Die Zellbiologen haben ein Problem: Einerseits möchten sie immer mehr und feinere Details in den Zellen sehen, was nur mit einer guten Auflösung möglich ist. Andererseits wollen sie aber ihre Zellen in einem möglichst natürlichen Zustand lassen, um keine falschen Beobachtungen zu machen (die nennt man Artefakte, und sie können viele Ursachen haben). Am besten wäre natürlich, lebende Zellen zu beobachten. Doch leider schließen sich diese beiden Wünsche aus.
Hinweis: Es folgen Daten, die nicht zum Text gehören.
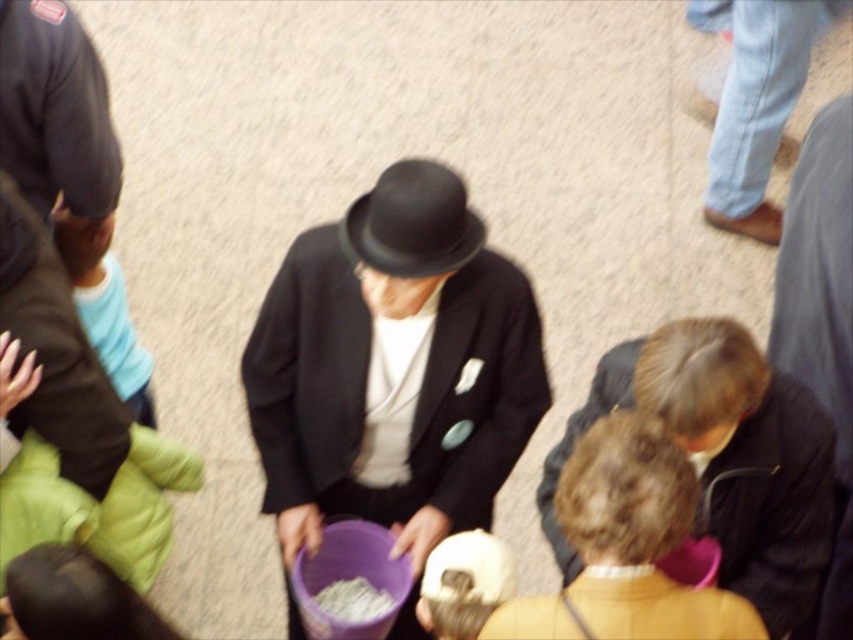 In the scene shown: You are a photographer trying to capture a closeup of the white crumbly food at center without including the matte black hat at center in the frame. Based on their sizes, is this feasible?

The matte black hat at center is wider than the white crumbly food at center, so it might be challenging to frame the food without including the hat if they are both at the same distance from the camera.

Consider the image. You are a drone operator trying to deliver a package to the matte yellow sweater at center. According to the image coordinates, where should you direct the drone to drop the package?

The matte yellow sweater at center is located at point (625, 547), so you should direct the drone to drop the package at those coordinates. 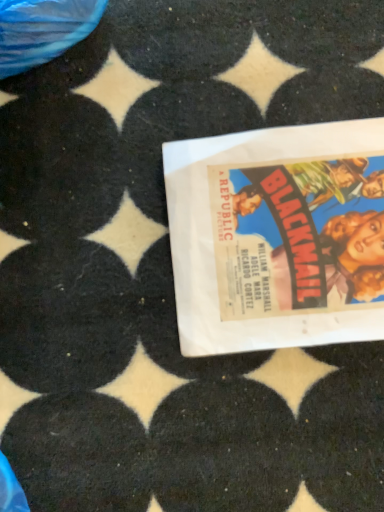 What do you see at coordinates (278, 237) in the screenshot? Image resolution: width=384 pixels, height=512 pixels. I see `matte paper poster at center` at bounding box center [278, 237].

Find the location of a particular element. matte paper poster at center is located at coordinates (278, 237).

Where is `matte paper poster at center`? matte paper poster at center is located at coordinates (278, 237). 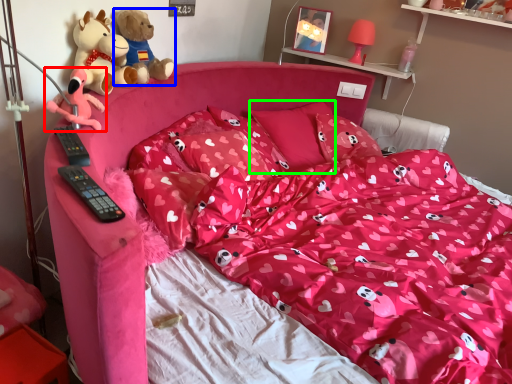 Question: Estimate the real-world distances between objects in this image. Which object is closer to toy (highlighted by a red box), teddy bear (highlighted by a blue box) or pillow (highlighted by a green box)?

Choices:
 (A) teddy bear
 (B) pillow

Answer: (A) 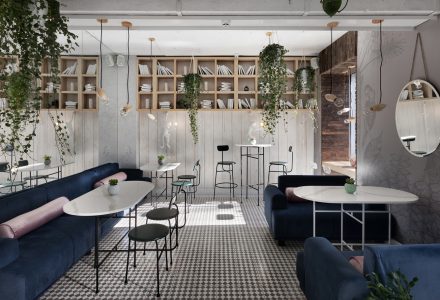 At what (x,y) coordinates should I click in order to perform the action: click on table. Please return your answer as a coordinate pair (x, y). Looking at the image, I should click on (165, 165), (121, 194), (258, 144), (311, 189). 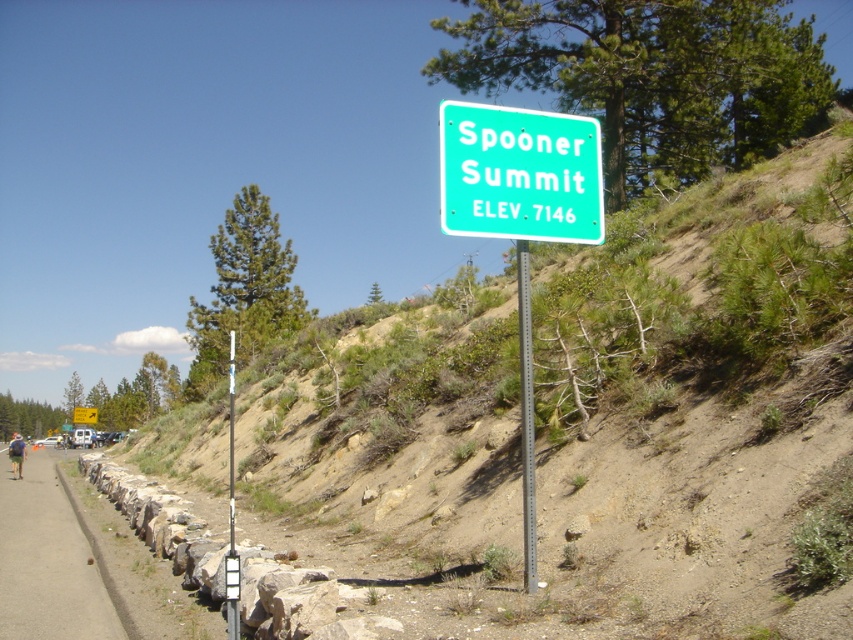 Question: Is smooth asphalt path at lower left closer to camera compared to green plastic arrow at upper right?

Choices:
 (A) yes
 (B) no

Answer: (A)

Question: Estimate the real-world distances between objects in this image. Which object is farther from the green plastic arrow at upper right?

Choices:
 (A) orange fabric backpack at lower left
 (B) green matte sign at upper center
 (C) smooth asphalt path at lower left
 (D) green plastic sign at center

Answer: (D)

Question: Which of the following is the closest to the observer?

Choices:
 (A) green matte sign at upper center
 (B) green grassy hillside at upper center
 (C) orange fabric backpack at lower left

Answer: (B)

Question: Can you confirm if green grassy hillside at upper center is bigger than green matte sign at upper center?

Choices:
 (A) no
 (B) yes

Answer: (B)

Question: Is green plastic sign at center positioned behind green matte sign at upper center?

Choices:
 (A) no
 (B) yes

Answer: (A)

Question: Which is nearer to the green plastic arrow at upper right?

Choices:
 (A) green plastic sign at center
 (B) smooth asphalt path at lower left
 (C) orange fabric backpack at lower left
 (D) green matte sign at upper center

Answer: (C) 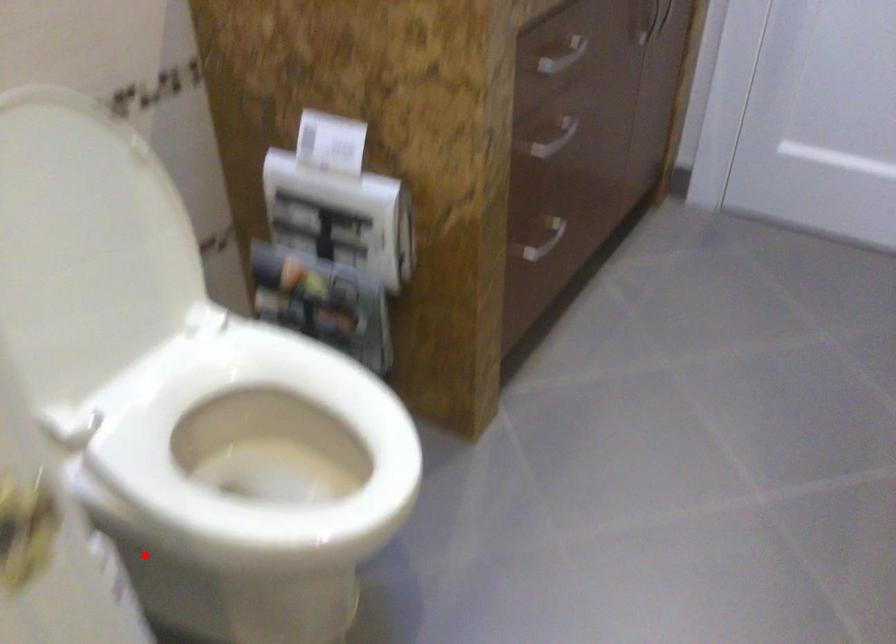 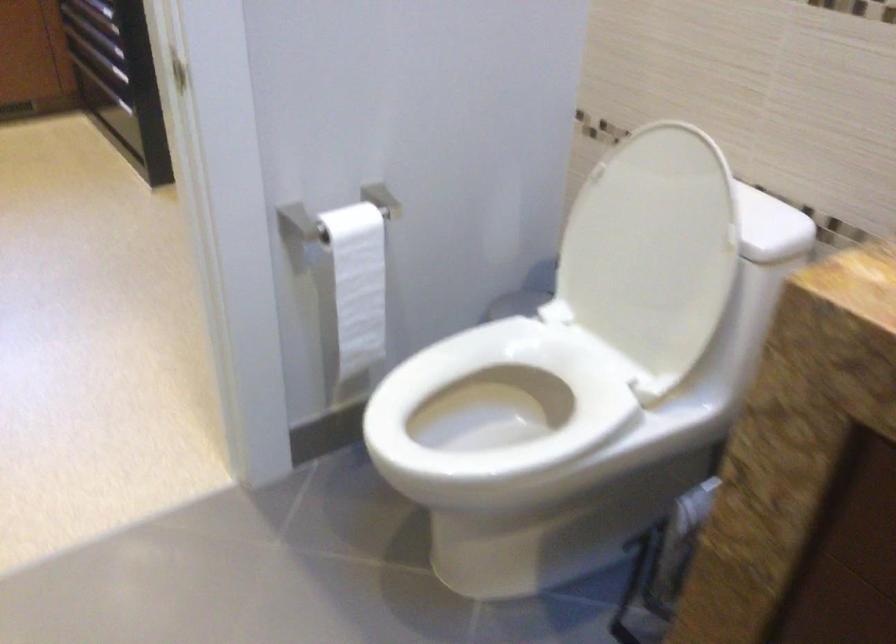 Find the pixel in the second image that matches the highlighted location in the first image.

(497, 413) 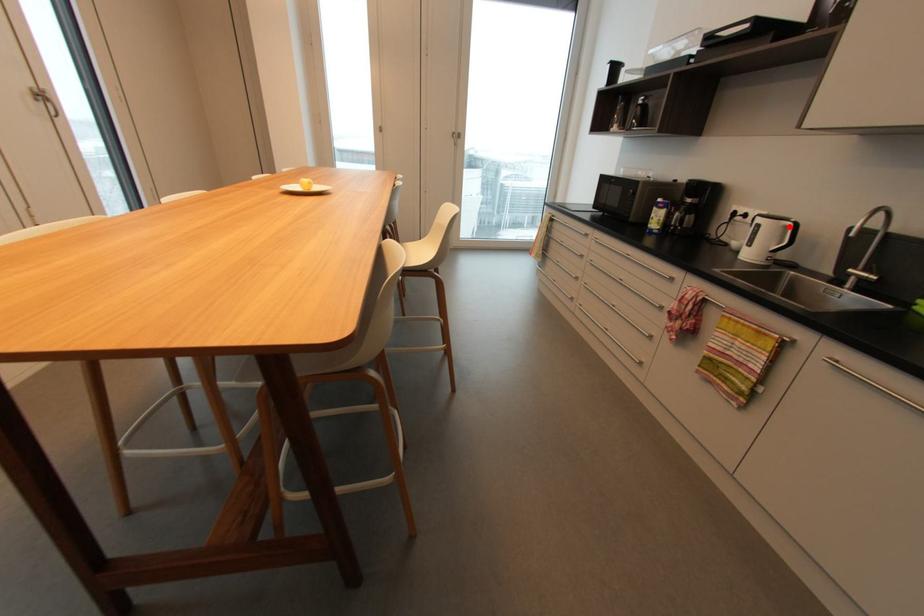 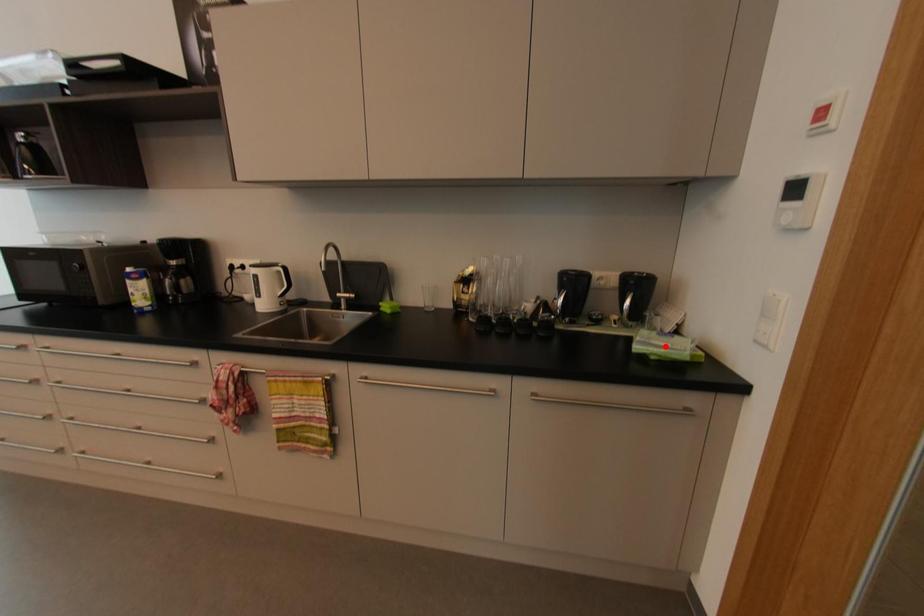 I am providing you with two images of the same scene from different viewpoints. A red point is marked on the first image and another point is marked on the second image. Do the highlighted points in image1 and image2 indicate the same real-world spot?

No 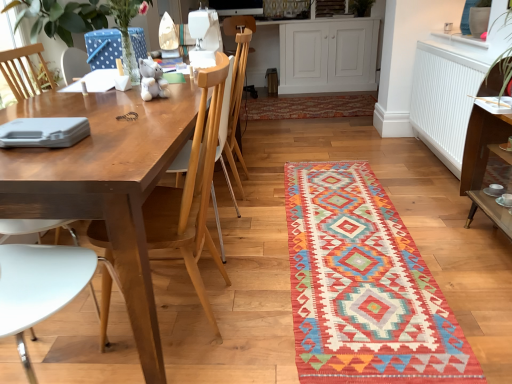 The image size is (512, 384). What are the coordinates of `free space underneath multicolored woven mat at center (from a real-world perspective)` in the screenshot? It's located at (353, 251). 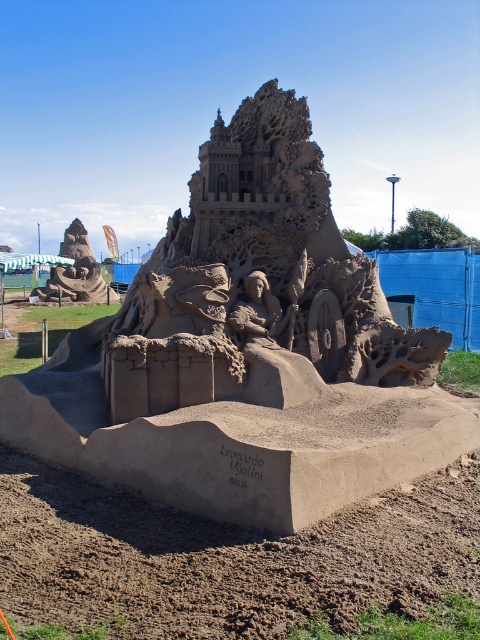 Question: Can you confirm if natural sand sandcastle at center is smaller than sandcastle at left?

Choices:
 (A) yes
 (B) no

Answer: (A)

Question: Does natural sand sandcastle at center appear on the left side of sandcastle at left?

Choices:
 (A) no
 (B) yes

Answer: (A)

Question: Can you confirm if natural sand sandcastle at center is thinner than sandcastle at left?

Choices:
 (A) yes
 (B) no

Answer: (B)

Question: Which of the following is the farthest from the observer?

Choices:
 (A) natural sand sandcastle at center
 (B) sandcastle at left

Answer: (B) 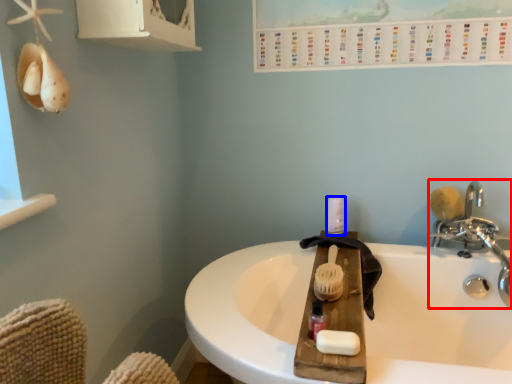 Question: Which point is further to the camera, tap (highlighted by a red box) or toiletry (highlighted by a blue box)?

Choices:
 (A) tap
 (B) toiletry

Answer: (B) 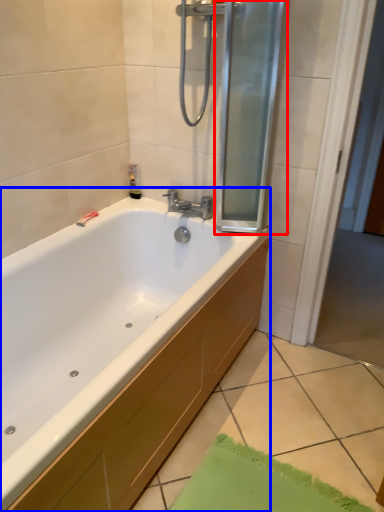 Question: Which object is further to the camera taking this photo, screen door (highlighted by a red box) or bathtub (highlighted by a blue box)?

Choices:
 (A) screen door
 (B) bathtub

Answer: (A) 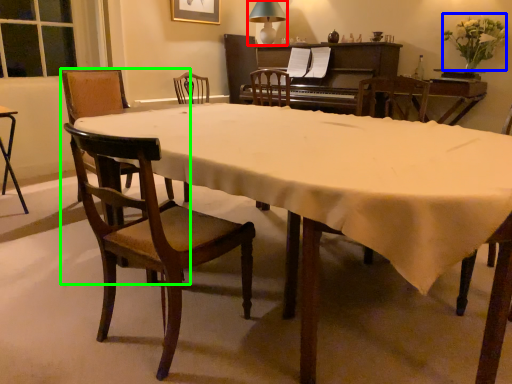 Question: Which object is the closest to the lamp (highlighted by a red box)? Choose among these: flower (highlighted by a blue box) or chair (highlighted by a green box).

Choices:
 (A) flower
 (B) chair

Answer: (A) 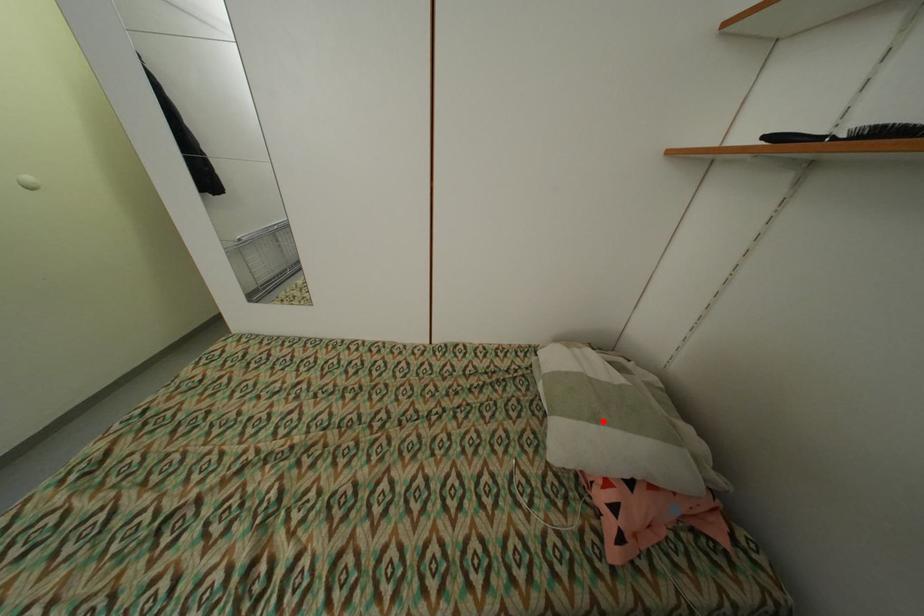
Das Auflösungsvermögen eines Mikroskops muss von dessen Vergrößerung unterschieden werden. Die Vergrößerung sagt nur etwas darüber aus, um wieviel größer das Objekt dargestellt wird, und hängt ab von den Vergrößerungen des Objektivs und des Okulars (logisch, oder?). Die Auflösung gibt an, welchen Abstand zwei Lichtpunkte voneinander haben müssen, um getrennt wahrgenommen zu werden. Sind also zwei (oder mehr) Lichtpunkte kürzer voneinander entfernt als das Auflösungsvermögen der Mikroskopteile hergibt, dann sieht man nur einen Punkt! Es ist also möglich, eine sehr gute Vergrößerung zu erzielen, und dabei aber ein schlechtes Auflösungsvermögen zu haben. Die Auflösung eines Mikroskops ist letzten Endes, wenn alles andere optimal arbeitet, begrenzt durch die Wellenlänge des Lichtes, das man zur Betrachtung seiner Objekte benutzt. Dies wurde schon 1873 von Ernst Abbe beschrieben.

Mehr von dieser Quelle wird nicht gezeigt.